# What a nightmare!



## Ras (Jul 31, 2019)

Clickbait title alert! 

So, how do we feel about animals having nightmares when they?re sleeping at our camp? To be honest, I usually avoid having beds because of it. Right now, I?ve got four Summer Beach Beds out, but I hate when they?re tossing and turning. Why, Nintendo? Why?


----------



## DubiousDelphine (Jul 31, 2019)

Ras said:


> Clickbait title alert!


LOL nice one! 
I feel kinda sorry for my villagers when they have nightmares. I only have like 2 beds and they still get nightmares. 
Soon when you wake them up, sometimes they say thanks for waking him/her up but when the convo is over, they just get then nightmares back
I haven't see you in a while Rosie... I'm sorry for ditching you in Pocket Camp


----------



## LilyLynne (Aug 2, 2019)

I wondered about the nightmare thing. Why did they put that in the game, poor villagers.


----------



## Ras (Aug 2, 2019)

I have two having nightmares right now. In the main game, this was used for sick villagers. I don’t know why they did this.


----------



## Phawnix (Aug 3, 2019)

Take beds out of your camp, problem solved.


----------



## LilyLynne (Aug 3, 2019)

I did notice one little interesting thing. Early when I started the game i wanted to try fortune cookies and picked the Stella sleepy cookies, I got 7/10 of it. My villagers don't have nightmares when sleeping on those, even the laying down ones that look like a bed. 

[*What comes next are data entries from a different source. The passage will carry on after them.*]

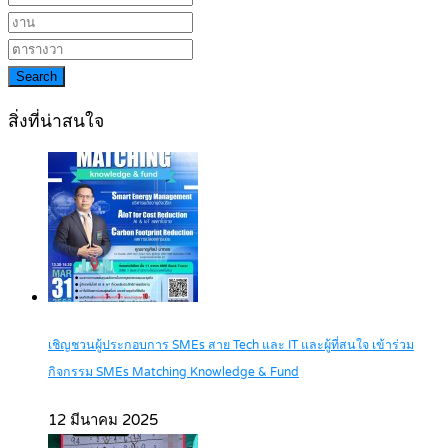
Search
สิ่งที่น่าสนใจ
เชิญชวนผู้ประกอบการ SMEs สาย Tech และ IT และผู้ที่สนใจ เข้าร่วม
กิจกรรม SMEs Matching Knowledge & Fund
12 มีนาคม 2025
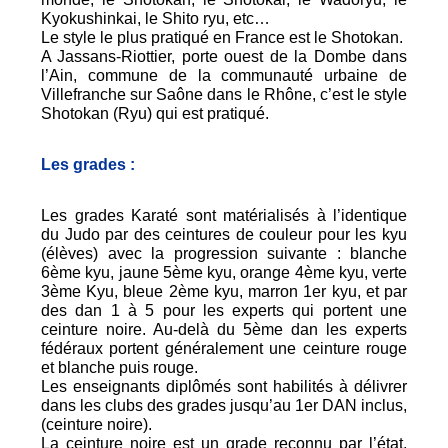
Kyokushinkai, le Shito ryu, etc…
Le style le plus pratiqué en France est le Shotokan.
A Jassans-Riottier, porte ouest de la Dombe dans
l’Ain, commune de la communauté urbaine de
Villefranche sur Saône dans le Rhône, c’est le style
Shotokan (Ryu) qui est pratiqué.
Les grades :
Les grades Karaté sont matérialisés à l’identique
du Judo par des ceintures de couleur pour les kyu
(élèves) avec la progression suivante : blanche
6ème kyu, jaune 5ème kyu, orange 4ème kyu, verte
3ème Kyu, bleue 2ème kyu, marron 1er kyu, et par
des dan 1 à 5 pour les experts qui portent une
ceinture noire. Au-delà du 5ème dan les experts
fédéraux portent généralement une ceinture rouge
et blanche puis rouge.
Les enseignants diplômés sont habilités à délivrer
dans les clubs des grades jusqu’au 1er DAN inclus,
(ceinture noire).
La ceinture noire est un grade reconnu par l’état,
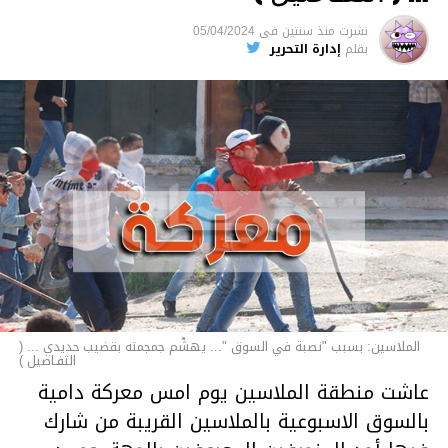
السجن لمدة تصل إلى 20 عاما.
نشرت
منذ سنتين
فى
05/04/2024
الأخبار
بقلم
إدارة التحرير
الملاسين: بسبب "نصبة في السوق "... يهشّم جمجمته بقضيب حديدي ... (
التفـاصيل )
عاشت منطقة الملاسين يوم امس معركة دامية
بالسوق الاسبوعية بالملاسين القريبة من شارك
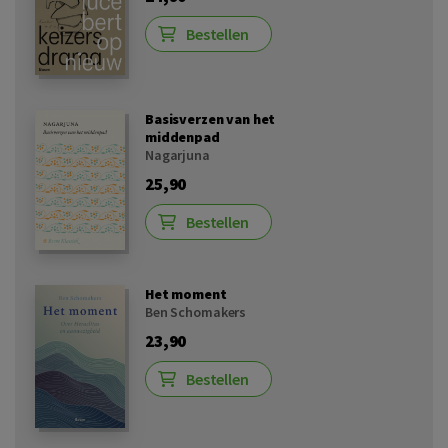
Bestellen
Basisverzen van het
middenpad
Nagarjuna
25,90
Bestellen
Het moment
Ben Schomakers
23,90
Bestellen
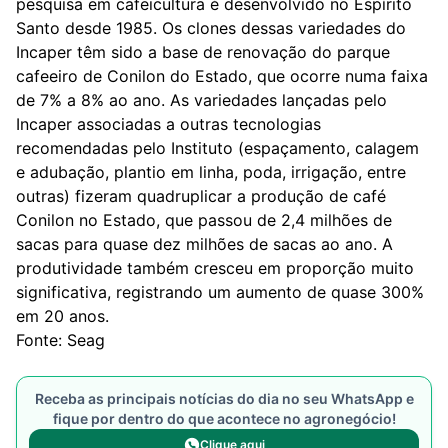
pesquisa em cafeicultura é desenvolvido no Espírito
Santo desde 1985. Os clones dessas variedades do
Incaper têm sido a base de renovação do parque
cafeeiro de Conilon do Estado, que ocorre numa faixa
de 7% a 8% ao ano. As variedades lançadas pelo
Incaper associadas a outras tecnologias
recomendadas pelo Instituto (espaçamento, calagem
e adubação, plantio em linha, poda, irrigação, entre
outras) fizeram quadruplicar a produção de café
Conilon no Estado, que passou de 2,4 milhões de
sacas para quase dez milhões de sacas ao ano. A
produtividade também cresceu em proporção muito
significativa, registrando um aumento de quase 300%
em 20 anos.
Fonte: Seag
Receba as principais notícias do dia no seu WhatsApp e
fique por dentro do que acontece no agronegócio!
Clique aqui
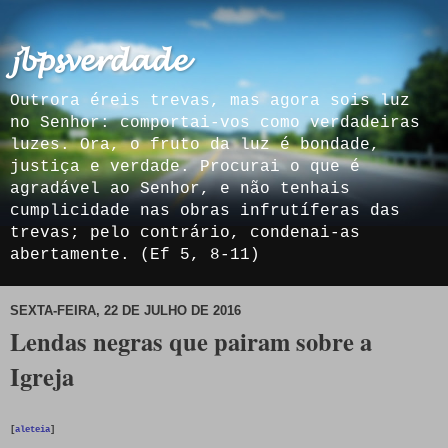
𝓳𝓫𝓹𝓼𝓿𝓮𝓻𝓭𝓪𝓭𝓮
Outrora éreis trevas, mas agora sois luz
no Senhor: comportai-vos como verdadeiras
luzes. Ora, o fruto da luz é bondade,
justiça e verdade. Procurai o que é
agradável ao Senhor, e não tenhais
cumplicidade nas obras infrutíferas das
trevas; pelo contrário, condenai-as
abertamente. (Ef 5, 8-11)
SEXTA-FEIRA, 22 DE JULHO DE 2016
Lendas negras que pairam sobre a
Igreja
[
aleteia
]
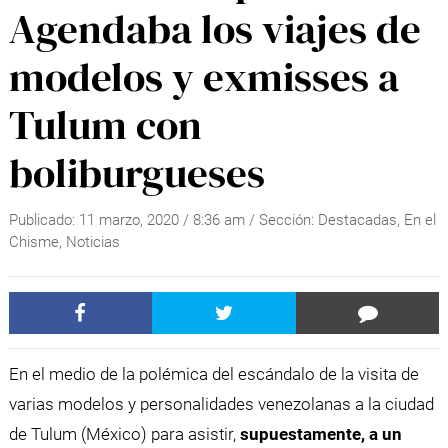
Agendaba los viajes de
modelos y exmisses a
Tulum con
boliburgueses
Publicado:
11 marzo, 2020
/
8:36 am
/ Sección:
Destacadas
,
En el
Chisme
,
Noticias
En el medio de la polémica del escándalo de la visita de
varias modelos y personalidades venezolanas a la ciudad
de Tulum (México) para asistir,
supuestamente, a un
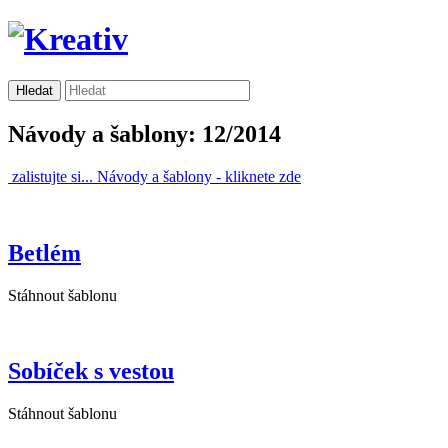
Návody a šablony: 12/2014
zalistujte si...
Návody a šablony -
kliknete zde
Betlém
Stáhnout šablonu
Sobíček s vestou
Stáhnout šablonu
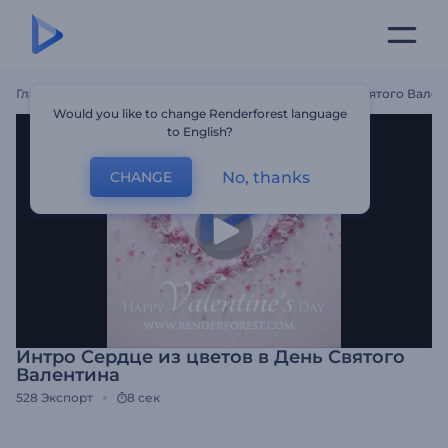
Главная
Шаблоны
Интро Сердце Из Цветов В День Святого Вален
Would you like to change Renderforest language
to English?
No, thanks
CHANGE
Интро Сердце из цветов в День Святого
Валентина
528
Экспорт
8 сек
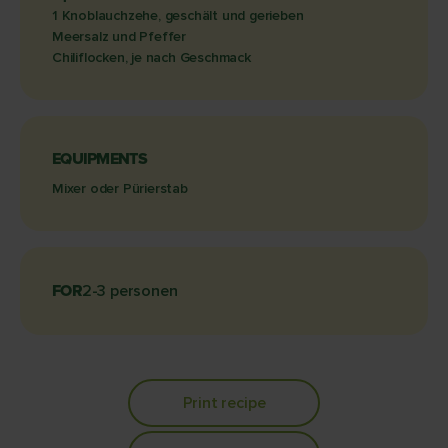
1 Knoblauchzehe, geschält und gerieben
Meersalz und Pfeffer
Chiliflocken, je nach Geschmack
EQUIPMENTS
Mixer oder Pürierstab
FOR
2-3 personen
Print recipe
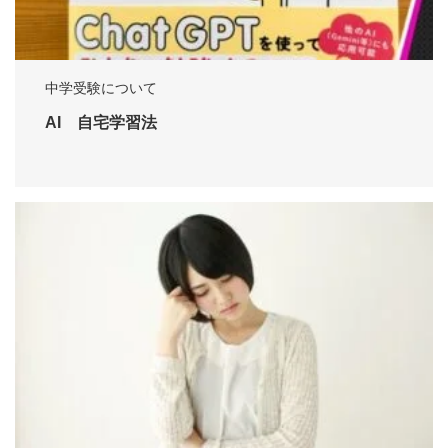
中学受験について
AI 自宅学習法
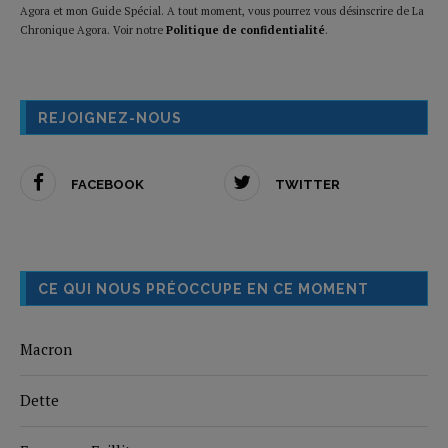
Agora et mon Guide Spécial. A tout moment, vous pourrez vous désinscrire de La
Chronique Agora. Voir notre
Politique de confidentialité
.
REJOIGNEZ-NOUS
FACEBOOK
TWITTER
CE QUI NOUS PRÉOCCUPE EN CE MOMENT
Macron
Dette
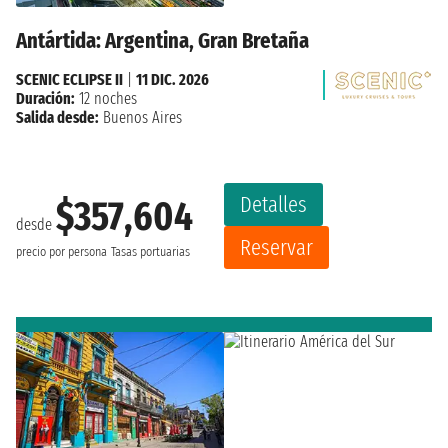
Antártida: Argentina, Gran Bretaña
SCENIC ECLIPSE II
|
11 DIC. 2026
Duración:
12 noches
Salida desde:
Buenos Aires
Detalles
$357,604
desde
Reservar
precio por persona
Tasas portuarias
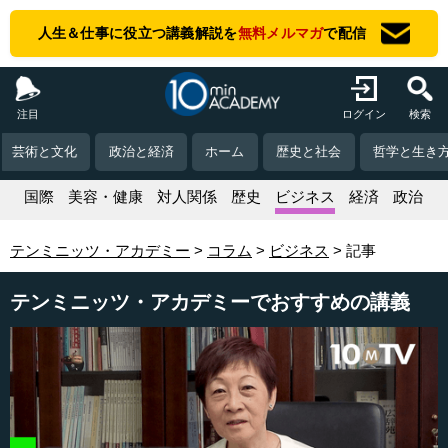
人生＆仕事に役立つ講義解説を
無料メルマガ
で配信
注目
ログイン
検索
芸術と文化
政治と経済
ホーム
歴史と社会
哲学と生き
活
国際
美容・健康
対人関係
歴史
ビジネス
経済
政治
テンミニッツ・アカデミー
コラム
ビジネス
記事
テンミニッツ・アカデミーでおすすめの講義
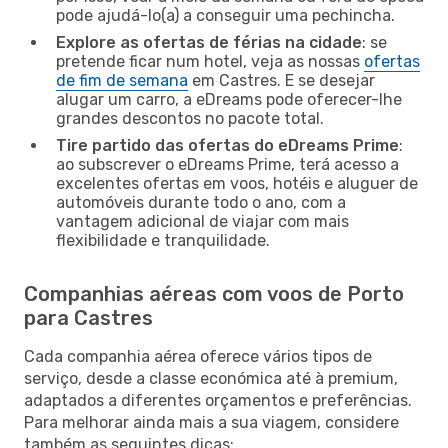
pode ajudá-lo(a) a conseguir uma pechincha.
Explore as ofertas de férias na cidade
: se
pretende ficar num hotel, veja as nossas
ofertas
de fim de semana
em Castres. E se desejar
alugar um carro, a eDreams pode oferecer-lhe
grandes descontos no pacote total.
Tire partido das ofertas do eDreams Prime
:
ao subscrever o eDreams Prime, terá acesso a
excelentes ofertas em voos, hotéis e aluguer de
automóveis durante todo o ano, com a
vantagem adicional de viajar com mais
flexibilidade e tranquilidade.
Companhias aéreas com voos de Porto
para Castres
Cada companhia aérea oferece vários tipos de
serviço, desde a classe económica até à premium,
adaptados a diferentes orçamentos e preferências.
Para melhorar ainda mais a sua viagem, considere
também as seguintes dicas:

I haven't noticed if they have nightmares when laying down in the Resort hut even items, but they do when they are on the hammock, maybe I'll take it out.


----------



## Twiggy_Star (Aug 3, 2019)

How's the title clickbait (was it a joke)


----------



## Ras (Aug 3, 2019)

I don’t think they do in the huts. I had them a few weeks and didn’t see it. It’s funny that the Stella items guarantee a good sleep!


----------



## Catharina (Aug 12, 2019)

Yeah I always feel so bad  but I dont use beds anymore xD


----------



## Ras (Aug 12, 2019)

Twiggy_Star said:


> How's the title clickbait (was it a joke)



Because people click thinking I had a really bad experience with the game, only to find out I?m just talking about animals sleeping. Sorry, I missed your comment earlier.


----------